Jamuan lain yang membuat kami takjub ketika perjalanan dari Wellington kembali ke Auckland untuk persiapan pulang. Alam seolah-olah ikut mengantarkan kepulangan kami dengan menyajikan pertunjukan perpisahan yang sangat indah. Gunung es di sebalah kiri jalan, pelangi di sebelah kanan yang melengkung hingga menyentuh tanah ikut mengawal kepergian kami. Aliran air sungai yang jernih menambahkan merdunya alunan musik pertunjukan. Air laut dan pulau-pulau kecil di tengahnya, bukit-bukit yang bergelombang hijau menambah keindahan lukisan Sang Pencipta Alam Semesta. Memanjakan penglihatan kami. Kantuk tidak terasa padahal kami sangat kelelahan. Tidak ingin melewati kesempatan menikmati lukisan yang Maha Dahsyat itu. Sungguh Maha Karya yang sangat agung. Tidak ada Illah lain yang mampu meniru-Nya. Domba-domba dan sapi-sapi bagian dari pertunjukan, mempertontokan kepada kami betapa bahagianya mereka hidup di alam bebas. Menikmati dengan aman dan nyaman hijaunya rumput yang terlihat begitu segar dan beraroma manis tanpa harus di ikat dibagian kaki atau leher. Mereka seolah-olah membuat kami iri dan ingin ikut menikmati kebebasan itu dan sajian alam yang sangat lezat. Itulah yang membuat hasil olahan hewan ternak di sana terasa berbeda. Lebih lezat. Segar. Tidak berbau.
Selama pertunjukan alam itu tanpa sadar air mata menetes, rasa syukur yang teramat dalam. Tidak ada yang mampu memberikan rasa syukur yang dahsyat itu selain Allah Yang Maha Agung. Maha Kaya akan Alam Semesta. Dan dengan sendirinya bibir ini terus memuji keagungan Maha Karya Allah SWT.
“Masya Allah, NZ. Nikmat Allah mana lagi yang kau dustakan?”

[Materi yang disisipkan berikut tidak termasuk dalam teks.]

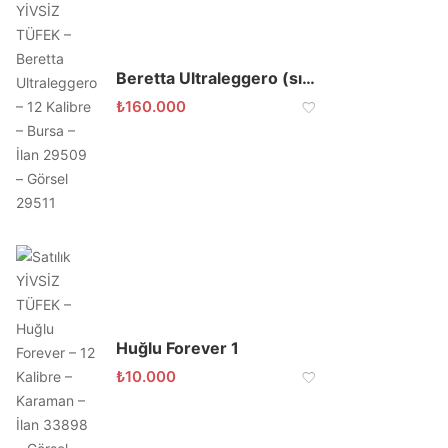
Beretta Ultraleggero (sıfır)
₺
160.000
Huğlu Forever 1
₺
10.000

Predikat negara terdamai, bahkan julukan paling islami bagi negara manapun merupakan harga diri yang patut dipertahankan dan dijaga. Yang dilakukan seorang teroris bernama Brenton Tarrat beberapa hari yang lalu sungguh membuat NZ ‘shocked!’ Bahkan negara lain. Harga diri tercoreng. Predikat yang sudah sangat melekat itupun terkikis. Berkurang rasa aman. Namun tidak menurunkan keramahan dan toleransi yang sudah melekat. Terbukti dengan banyaknya ucapan belasungkawa dan karangan bunga di depan halaman masjid Kilbirnie, Wellington, sebagai rasa empati yang sangat tinggi. Bahkan mereka ikut menjaga masjid dan membantu membelikan keperluan orang-orang muslim yang masih takut untuk ke luar rumah.
NZ, semoga ini merupakan pertanda cahaya islam akan semakin terang benderang di sana. Menuntun kepada jalan yang gelap. Cahaya yang juga menggandeng kembali pelangi kepada makna yang shahih. Yaitu Maha Karya Allah yang patut disyukuri bukan untuk dijadikan simbol yang digunakan oleh kaum yang berperilaku tidak sesuai fitrah manusia.
Semoga Allah mengizinkan dan menolong NZ mengembalikan predikatnya sebagai negara terdamai di dunia melalui cahaya islam yang kaffah.